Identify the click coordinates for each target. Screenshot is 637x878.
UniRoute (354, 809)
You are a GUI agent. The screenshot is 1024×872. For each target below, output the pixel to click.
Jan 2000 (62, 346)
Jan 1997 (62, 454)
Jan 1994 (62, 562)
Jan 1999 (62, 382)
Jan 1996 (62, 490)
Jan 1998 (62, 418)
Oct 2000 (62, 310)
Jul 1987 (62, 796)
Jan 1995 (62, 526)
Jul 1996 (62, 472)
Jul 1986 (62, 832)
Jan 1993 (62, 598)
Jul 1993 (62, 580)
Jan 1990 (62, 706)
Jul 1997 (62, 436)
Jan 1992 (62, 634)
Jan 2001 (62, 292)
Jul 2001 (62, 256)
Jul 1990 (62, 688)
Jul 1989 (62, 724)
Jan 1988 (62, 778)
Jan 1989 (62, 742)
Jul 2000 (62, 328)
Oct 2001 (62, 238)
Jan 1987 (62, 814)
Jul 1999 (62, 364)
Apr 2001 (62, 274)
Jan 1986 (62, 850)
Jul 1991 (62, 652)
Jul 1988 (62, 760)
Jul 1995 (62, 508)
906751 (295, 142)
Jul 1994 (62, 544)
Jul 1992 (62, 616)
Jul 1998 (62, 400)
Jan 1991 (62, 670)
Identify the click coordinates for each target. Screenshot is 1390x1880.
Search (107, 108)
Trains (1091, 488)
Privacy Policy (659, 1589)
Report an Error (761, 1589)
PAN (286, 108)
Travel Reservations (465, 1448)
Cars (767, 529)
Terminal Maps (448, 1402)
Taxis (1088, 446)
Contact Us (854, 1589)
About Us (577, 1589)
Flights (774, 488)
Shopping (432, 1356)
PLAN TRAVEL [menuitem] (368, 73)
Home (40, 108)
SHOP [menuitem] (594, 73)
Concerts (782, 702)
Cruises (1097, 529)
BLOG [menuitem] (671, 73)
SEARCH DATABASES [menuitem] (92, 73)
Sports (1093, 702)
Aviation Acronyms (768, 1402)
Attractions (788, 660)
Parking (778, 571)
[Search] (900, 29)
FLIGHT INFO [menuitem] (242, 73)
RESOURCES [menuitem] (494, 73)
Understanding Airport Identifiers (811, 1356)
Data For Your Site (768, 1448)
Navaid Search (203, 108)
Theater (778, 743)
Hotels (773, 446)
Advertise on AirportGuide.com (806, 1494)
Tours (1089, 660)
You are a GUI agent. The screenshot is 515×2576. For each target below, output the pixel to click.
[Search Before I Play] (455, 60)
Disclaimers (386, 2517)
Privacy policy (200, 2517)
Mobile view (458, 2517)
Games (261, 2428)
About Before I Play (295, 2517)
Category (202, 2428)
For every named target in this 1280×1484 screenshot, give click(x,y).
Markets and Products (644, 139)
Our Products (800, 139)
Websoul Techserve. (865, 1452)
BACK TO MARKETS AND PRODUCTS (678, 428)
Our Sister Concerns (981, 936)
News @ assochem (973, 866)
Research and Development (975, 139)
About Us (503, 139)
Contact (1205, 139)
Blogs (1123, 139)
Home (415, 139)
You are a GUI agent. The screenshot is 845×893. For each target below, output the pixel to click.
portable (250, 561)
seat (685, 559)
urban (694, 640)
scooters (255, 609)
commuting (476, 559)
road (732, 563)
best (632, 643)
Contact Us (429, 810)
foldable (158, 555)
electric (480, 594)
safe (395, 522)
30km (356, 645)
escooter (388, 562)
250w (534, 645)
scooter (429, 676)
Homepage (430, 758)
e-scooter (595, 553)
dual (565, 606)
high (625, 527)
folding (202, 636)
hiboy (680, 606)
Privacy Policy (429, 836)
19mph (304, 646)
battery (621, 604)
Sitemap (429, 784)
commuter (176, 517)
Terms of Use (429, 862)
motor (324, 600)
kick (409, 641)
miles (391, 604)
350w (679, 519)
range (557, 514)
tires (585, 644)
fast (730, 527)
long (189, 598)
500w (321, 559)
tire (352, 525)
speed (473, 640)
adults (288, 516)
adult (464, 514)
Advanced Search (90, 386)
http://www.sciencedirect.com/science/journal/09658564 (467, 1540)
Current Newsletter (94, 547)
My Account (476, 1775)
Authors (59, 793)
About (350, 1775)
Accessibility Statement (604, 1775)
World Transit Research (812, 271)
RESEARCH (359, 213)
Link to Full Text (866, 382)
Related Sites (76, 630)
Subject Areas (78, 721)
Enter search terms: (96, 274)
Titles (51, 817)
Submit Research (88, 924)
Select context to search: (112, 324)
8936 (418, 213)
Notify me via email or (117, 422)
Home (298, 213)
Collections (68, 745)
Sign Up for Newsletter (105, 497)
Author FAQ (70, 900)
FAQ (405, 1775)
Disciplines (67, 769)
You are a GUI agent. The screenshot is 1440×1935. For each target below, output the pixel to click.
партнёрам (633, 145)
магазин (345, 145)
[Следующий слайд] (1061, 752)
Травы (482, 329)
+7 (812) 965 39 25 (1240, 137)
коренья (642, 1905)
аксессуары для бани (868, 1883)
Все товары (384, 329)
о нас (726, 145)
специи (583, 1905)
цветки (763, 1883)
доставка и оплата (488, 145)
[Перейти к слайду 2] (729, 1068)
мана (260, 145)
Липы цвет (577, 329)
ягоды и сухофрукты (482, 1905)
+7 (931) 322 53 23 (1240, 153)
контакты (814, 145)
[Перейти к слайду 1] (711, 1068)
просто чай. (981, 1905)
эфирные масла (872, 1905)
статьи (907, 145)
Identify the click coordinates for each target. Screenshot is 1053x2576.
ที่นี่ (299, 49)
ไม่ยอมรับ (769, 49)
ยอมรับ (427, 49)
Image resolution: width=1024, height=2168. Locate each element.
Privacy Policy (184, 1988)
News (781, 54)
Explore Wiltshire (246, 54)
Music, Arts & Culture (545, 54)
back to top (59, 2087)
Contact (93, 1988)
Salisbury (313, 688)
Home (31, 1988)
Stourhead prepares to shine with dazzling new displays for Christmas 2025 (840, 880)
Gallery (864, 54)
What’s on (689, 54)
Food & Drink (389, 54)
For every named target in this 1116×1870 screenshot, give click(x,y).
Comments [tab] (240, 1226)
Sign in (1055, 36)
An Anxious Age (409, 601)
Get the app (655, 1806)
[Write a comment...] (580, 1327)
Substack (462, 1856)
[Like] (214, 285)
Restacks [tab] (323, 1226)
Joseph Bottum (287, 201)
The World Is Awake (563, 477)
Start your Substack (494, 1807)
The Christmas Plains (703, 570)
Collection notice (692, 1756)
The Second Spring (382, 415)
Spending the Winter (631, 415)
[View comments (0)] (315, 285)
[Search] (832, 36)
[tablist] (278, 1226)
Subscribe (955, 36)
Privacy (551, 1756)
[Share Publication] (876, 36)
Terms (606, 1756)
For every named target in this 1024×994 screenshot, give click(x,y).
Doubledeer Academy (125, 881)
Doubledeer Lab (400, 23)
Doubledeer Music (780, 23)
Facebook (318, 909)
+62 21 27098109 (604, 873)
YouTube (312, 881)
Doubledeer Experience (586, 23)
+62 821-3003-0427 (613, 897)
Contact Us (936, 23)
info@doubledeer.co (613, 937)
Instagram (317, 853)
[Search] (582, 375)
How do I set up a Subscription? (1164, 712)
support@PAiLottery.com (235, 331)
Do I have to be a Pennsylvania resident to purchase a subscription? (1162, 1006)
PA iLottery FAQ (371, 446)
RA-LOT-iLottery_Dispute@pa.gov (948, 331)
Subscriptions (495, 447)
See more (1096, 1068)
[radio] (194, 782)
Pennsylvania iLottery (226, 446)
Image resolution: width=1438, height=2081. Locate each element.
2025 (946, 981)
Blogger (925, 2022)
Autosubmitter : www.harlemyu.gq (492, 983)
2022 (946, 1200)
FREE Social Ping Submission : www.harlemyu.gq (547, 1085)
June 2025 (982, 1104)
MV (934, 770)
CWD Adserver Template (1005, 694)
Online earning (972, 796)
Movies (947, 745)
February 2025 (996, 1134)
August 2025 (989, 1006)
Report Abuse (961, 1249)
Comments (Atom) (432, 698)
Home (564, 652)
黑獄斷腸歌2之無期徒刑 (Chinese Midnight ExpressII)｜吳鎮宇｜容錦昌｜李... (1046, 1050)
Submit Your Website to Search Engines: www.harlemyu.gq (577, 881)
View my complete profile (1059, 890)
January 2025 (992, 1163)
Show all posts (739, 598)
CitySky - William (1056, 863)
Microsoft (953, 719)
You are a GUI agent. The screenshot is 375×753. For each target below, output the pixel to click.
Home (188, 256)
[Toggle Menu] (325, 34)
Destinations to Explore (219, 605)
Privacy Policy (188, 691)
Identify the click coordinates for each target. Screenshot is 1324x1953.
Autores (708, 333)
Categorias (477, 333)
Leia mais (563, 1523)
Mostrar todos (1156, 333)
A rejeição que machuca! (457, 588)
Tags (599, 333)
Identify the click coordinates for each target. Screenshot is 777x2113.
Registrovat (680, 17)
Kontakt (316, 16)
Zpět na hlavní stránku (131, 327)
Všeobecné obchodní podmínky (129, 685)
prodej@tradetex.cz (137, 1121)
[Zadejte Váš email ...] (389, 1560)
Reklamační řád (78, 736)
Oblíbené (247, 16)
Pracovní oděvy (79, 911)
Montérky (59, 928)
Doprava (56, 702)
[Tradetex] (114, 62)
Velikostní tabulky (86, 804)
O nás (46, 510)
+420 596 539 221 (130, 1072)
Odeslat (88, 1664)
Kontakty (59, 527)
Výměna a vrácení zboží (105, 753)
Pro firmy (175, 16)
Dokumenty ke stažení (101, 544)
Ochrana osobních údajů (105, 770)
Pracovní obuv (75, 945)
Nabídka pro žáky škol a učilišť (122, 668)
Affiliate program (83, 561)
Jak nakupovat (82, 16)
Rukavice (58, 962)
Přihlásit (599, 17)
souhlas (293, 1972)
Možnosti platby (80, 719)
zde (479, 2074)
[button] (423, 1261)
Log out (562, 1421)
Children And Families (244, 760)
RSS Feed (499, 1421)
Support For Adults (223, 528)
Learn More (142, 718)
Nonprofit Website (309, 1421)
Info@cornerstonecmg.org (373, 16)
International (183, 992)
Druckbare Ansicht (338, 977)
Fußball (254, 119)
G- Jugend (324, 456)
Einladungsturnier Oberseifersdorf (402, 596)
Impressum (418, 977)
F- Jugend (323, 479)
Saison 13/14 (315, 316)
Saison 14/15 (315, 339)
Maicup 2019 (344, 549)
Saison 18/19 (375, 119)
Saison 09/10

###

(Description of the task) Find where the line with "Start your Substack (494, 1807)" sits in the material above, then copy exactly from it through the line with "See more (1096, 1068)". Add no other line.

(Output for this exercise)
Start your Substack (494, 1807)
The Christmas Plains (703, 570)
Collection notice (692, 1756)
The Second Spring (382, 415)
Spending the Winter (631, 415)
[View comments (0)] (315, 285)
[Search] (832, 36)
[tablist] (278, 1226)
Subscribe (955, 36)
Privacy (551, 1756)
[Share Publication] (876, 36)
Terms (606, 1756)
For every named target in this 1024×994 screenshot, give click(x,y).
Doubledeer Academy (125, 881)
Doubledeer Lab (400, 23)
Doubledeer Music (780, 23)
Facebook (318, 909)
+62 21 27098109 (604, 873)
YouTube (312, 881)
Doubledeer Experience (586, 23)
+62 821-3003-0427 (613, 897)
Contact Us (936, 23)
info@doubledeer.co (613, 937)
Instagram (317, 853)
[Search] (582, 375)
How do I set up a Subscription? (1164, 712)
support@PAiLottery.com (235, 331)
Do I have to be a Pennsylvania resident to purchase a subscription? (1162, 1006)
PA iLottery FAQ (371, 446)
RA-LOT-iLottery_Dispute@pa.gov (948, 331)
Subscriptions (495, 447)
See more (1096, 1068)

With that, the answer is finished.